Retrieval Augmented Generation (RAG) combines large language models with a retrieval system that fetches relevant external data in real-time, feeding it into the model to generate accurate, context-aware responses. Instead of relying solely on the LLM's training data, RAG grounds responses in your specific documents.
RAG Pipeline Architecture
1. Data Ingestion & Trigger: Google Drive files trigger the workflow automatically when added or updated. The system monitors specified folders and kicks off processing for new documents.
2. Text Extraction: n8n nodes extract text from various file formats (PDFs, docs, markdown, text files). Metadata like filename, creation date, and source are preserved for context.

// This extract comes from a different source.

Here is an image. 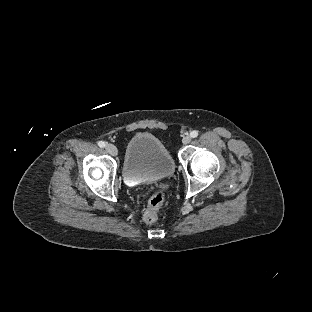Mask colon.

3. Chunking Strategy: Recursive character splitting breaks large documents into manageable chunks. Each chunk maintains semantic coherence while staying within token limits for embeddings. Chunk overlap ensures context isn't lost at boundaries.
4. Embeddings Generation: Google's embedding model converts text chunks into high-dimensional semantic vectors (768 dimensions). These vectors capture meaning, allowing similarity search based on concepts rather than keywords.

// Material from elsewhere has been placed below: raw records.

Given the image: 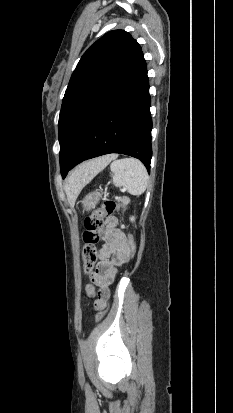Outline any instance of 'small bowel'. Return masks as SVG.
Listing matches in <instances>:
<instances>
[{
	"label": "small bowel",
	"instance_id": "c3829d8e",
	"mask_svg": "<svg viewBox=\"0 0 233 413\" xmlns=\"http://www.w3.org/2000/svg\"><path fill=\"white\" fill-rule=\"evenodd\" d=\"M127 261V236L117 228V220L109 218L106 220L104 244L99 252V262L91 276L93 284L99 288L95 307L105 306L109 297V285L114 281L118 267ZM87 290L92 293L93 287L88 285Z\"/></svg>",
	"mask_w": 233,
	"mask_h": 413
}]
</instances>
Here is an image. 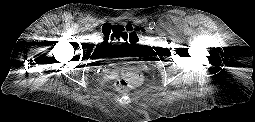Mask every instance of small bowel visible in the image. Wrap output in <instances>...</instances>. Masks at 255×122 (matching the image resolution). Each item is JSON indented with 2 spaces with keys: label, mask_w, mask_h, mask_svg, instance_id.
<instances>
[{
  "label": "small bowel",
  "mask_w": 255,
  "mask_h": 122,
  "mask_svg": "<svg viewBox=\"0 0 255 122\" xmlns=\"http://www.w3.org/2000/svg\"><path fill=\"white\" fill-rule=\"evenodd\" d=\"M107 25H109V24L108 23L104 24L103 27L107 26ZM127 25H130V24H127ZM103 35L105 36V40L101 43L100 48L104 49V50L110 49L111 46H114V45H123L125 43H129L130 41H133V40H129V41L123 42L119 37H117L115 35L106 36L104 33H103Z\"/></svg>",
  "instance_id": "1"
}]
</instances>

5. Vector Storage: Embeddings are stored in Supabase with pgvector extension, enabling fast similarity search. Each vector is linked to its source chunk and metadata for retrieval.

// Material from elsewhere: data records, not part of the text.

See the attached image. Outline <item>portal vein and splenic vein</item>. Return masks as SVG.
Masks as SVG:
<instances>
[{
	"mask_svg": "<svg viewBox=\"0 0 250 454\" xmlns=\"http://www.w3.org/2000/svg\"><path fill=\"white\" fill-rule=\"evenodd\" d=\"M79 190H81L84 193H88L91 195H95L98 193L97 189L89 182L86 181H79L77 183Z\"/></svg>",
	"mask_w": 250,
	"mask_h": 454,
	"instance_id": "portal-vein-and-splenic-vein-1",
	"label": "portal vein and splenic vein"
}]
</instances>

6. Query & Similarity Match: User query is vectorized using the same embedding model. Supabase performs cosine similarity search to find the most relevant chunks from the knowledge base. Top-K results are retrieved based on similarity scores.
7. Context-Aware Response: Retrieved chunks are injected into Gemini's context window as grounding information. The LLM generates a response that synthesizes the retrieved knowledge, citing sources and providing relevant context from the original documents.
Why n8n?: Speed to prototype mattered more than perfect architecture. As a PM, I needed to test ideas and understand concepts quickly without deep coding. n8n's visual workflow editor let me focus on understanding RAG mechanics rather than debugging infrastructure. The lesson: in early product stages, choose tools that maximize learning velocity, not engineering purity.